■ **Information shown**
⟨

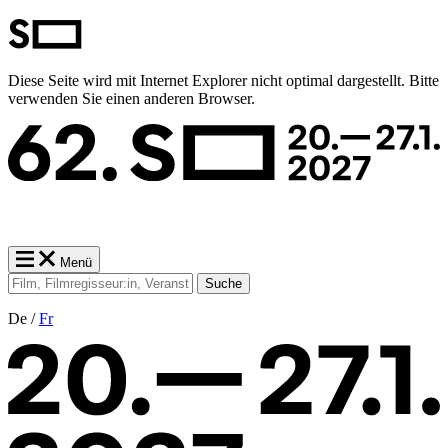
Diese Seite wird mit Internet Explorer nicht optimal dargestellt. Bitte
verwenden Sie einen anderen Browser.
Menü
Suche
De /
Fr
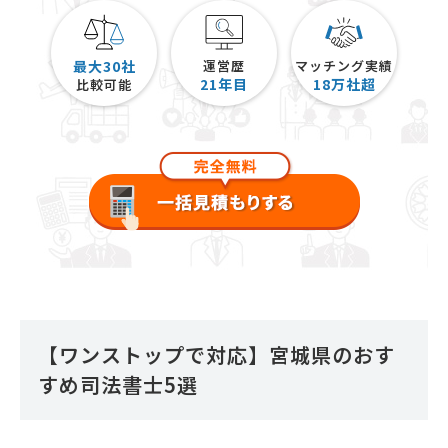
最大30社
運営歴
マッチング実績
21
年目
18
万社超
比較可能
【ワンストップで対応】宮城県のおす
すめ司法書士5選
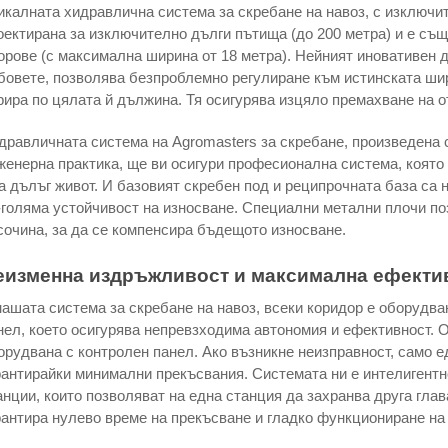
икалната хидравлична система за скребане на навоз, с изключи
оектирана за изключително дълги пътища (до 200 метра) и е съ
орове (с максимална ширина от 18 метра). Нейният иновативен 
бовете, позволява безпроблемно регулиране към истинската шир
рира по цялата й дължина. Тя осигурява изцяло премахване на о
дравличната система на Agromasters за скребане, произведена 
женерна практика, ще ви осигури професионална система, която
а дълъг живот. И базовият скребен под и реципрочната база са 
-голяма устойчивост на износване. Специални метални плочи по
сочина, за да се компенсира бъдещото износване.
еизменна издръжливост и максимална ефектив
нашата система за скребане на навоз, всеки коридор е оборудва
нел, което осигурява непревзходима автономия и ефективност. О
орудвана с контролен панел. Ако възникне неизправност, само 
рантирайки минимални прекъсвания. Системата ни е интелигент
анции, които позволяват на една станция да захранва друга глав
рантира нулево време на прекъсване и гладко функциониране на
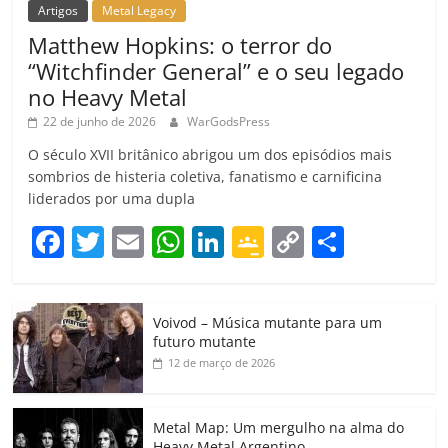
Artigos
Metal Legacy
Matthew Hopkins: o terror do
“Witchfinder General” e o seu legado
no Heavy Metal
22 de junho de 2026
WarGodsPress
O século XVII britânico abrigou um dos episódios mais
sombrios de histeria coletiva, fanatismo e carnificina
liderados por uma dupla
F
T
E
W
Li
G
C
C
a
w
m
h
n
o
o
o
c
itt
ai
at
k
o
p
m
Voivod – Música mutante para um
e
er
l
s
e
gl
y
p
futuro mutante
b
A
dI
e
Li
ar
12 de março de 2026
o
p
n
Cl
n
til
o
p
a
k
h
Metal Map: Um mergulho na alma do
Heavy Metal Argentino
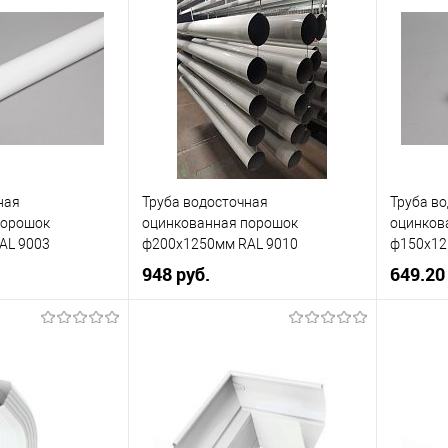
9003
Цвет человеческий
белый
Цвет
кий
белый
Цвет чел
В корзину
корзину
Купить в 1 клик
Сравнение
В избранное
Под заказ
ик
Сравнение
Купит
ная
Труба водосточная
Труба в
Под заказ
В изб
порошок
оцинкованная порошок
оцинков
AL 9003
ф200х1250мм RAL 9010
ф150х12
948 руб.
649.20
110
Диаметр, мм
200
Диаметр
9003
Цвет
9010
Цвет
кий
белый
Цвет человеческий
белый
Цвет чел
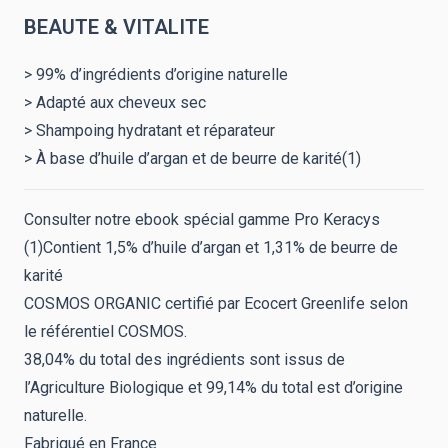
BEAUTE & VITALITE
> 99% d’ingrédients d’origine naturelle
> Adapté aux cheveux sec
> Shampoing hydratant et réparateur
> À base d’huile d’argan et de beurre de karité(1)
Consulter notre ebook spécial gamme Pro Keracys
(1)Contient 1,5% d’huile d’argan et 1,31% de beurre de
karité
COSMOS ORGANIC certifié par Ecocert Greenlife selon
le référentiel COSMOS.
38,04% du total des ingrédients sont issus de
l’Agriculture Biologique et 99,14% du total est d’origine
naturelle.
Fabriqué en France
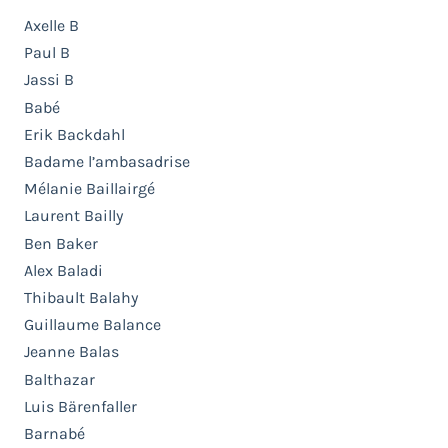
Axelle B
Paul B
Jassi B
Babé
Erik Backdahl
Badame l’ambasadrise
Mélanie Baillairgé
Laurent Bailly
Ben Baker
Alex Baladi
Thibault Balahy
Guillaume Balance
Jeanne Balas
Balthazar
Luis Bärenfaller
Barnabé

⟩

■ **Exercise**
In the copy, include no pictures; restate the listing above exactly.

■ **Answer space**
Diese Seite wird mit Internet Explorer nicht optimal dargestellt. Bitte
verwenden Sie einen anderen Browser.
Menü
Suche
De /
Fr
最大30社
運営歴
マッチング実績
21
年目
18
万社超
比較可能
【ワンストップで対応】宮城県のおす
すめ司法書士5選
икалната хидравлична система за скребане на навоз, с изключи
оектирана за изключително дълги пътища (до 200 метра) и е съ
орове (с максимална ширина от 18 метра). Нейният иновативен 
бовете, позволява безпроблемно регулиране към истинската шир
рира по цялата й дължина. Тя осигурява изцяло премахване на о
дравличната система на Agromasters за скребане, произведена 
женерна практика, ще ви осигури професионална система, която
а дълъг живот. И базовият скребен под и реципрочната база са 
-голяма устойчивост на износване. Специални метални плочи по
сочина, за да се компенсира бъдещото износване.
еизменна издръжливост и максимална ефектив
нашата система за скребане на навоз, всеки коридор е оборудва
нел, което осигурява непревзходима автономия и ефективност. О
орудвана с контролен панел. Ако възникне неизправност, само 
рантирайки минимални прекъсвания. Системата ни е интелигент
анции, които позволяват на една станция да захранва друга глав
рантира нулево време на прекъсване и гладко функциониране на
Artigos
Metal Legacy
Matthew Hopkins: o terror do
“Witchfinder General” e o seu legado
no Heavy Metal
22 de junho de 2026
WarGodsPress
O século XVII britânico abrigou um dos episódios mais
sombrios de histeria coletiva, fanatismo e carnificina
liderados por uma dupla
F
T
E
W
Li
G
C
C
a
w
m
h
n
o
o
o
c
itt
ai
at
k
o
p
m
Voivod – Música mutante para um
e
er
l
s
e
gl
y
p
futuro mutante
b
A
dI
e
Li
ar
12 de março de 2026
o
p
n
Cl
n
til
o
p
a
k
h
Metal Map: Um mergulho na alma do
Heavy Metal Argentino
9003
Цвет человеческий
белый
Цвет
кий
белый
Цвет чел
В корзину
корзину
Купить в 1 клик
Сравнение
В избранное
Под заказ
ик
Сравнение
Купит
ная
Труба водосточная
Труба в
Под заказ
В изб
порошок
оцинкованная порошок
оцинков
AL 9003
ф200х1250мм RAL 9010
ф150х12
948 руб.
649.20
110
Диаметр, мм
200
Диаметр
9003
Цвет
9010
Цвет
кий
белый
Цвет человеческий
белый
Цвет чел
BEAUTE & VITALITE
> 99% d’ingrédients d’origine naturelle
> Adapté aux cheveux sec
> Shampoing hydratant et réparateur
> À base d’huile d’argan et de beurre de karité(1)
Consulter notre ebook spécial gamme Pro Keracys
(1)Contient 1,5% d’huile d’argan et 1,31% de beurre de
karité
COSMOS ORGANIC certifié par Ecocert Greenlife selon
le référentiel COSMOS.
38,04% du total des ingrédients sont issus de
l’Agriculture Biologique et 99,14% du total est d’origine
naturelle.
Fabriqué en France
Axelle B
Paul B
Jassi B
Babé
Erik Backdahl
Badame l’ambasadrise
Mélanie Baillairgé
Laurent Bailly
Ben Baker
Alex Baladi
Thibault Balahy
Guillaume Balance
Jeanne Balas
Balthazar
Luis Bärenfaller
Barnabé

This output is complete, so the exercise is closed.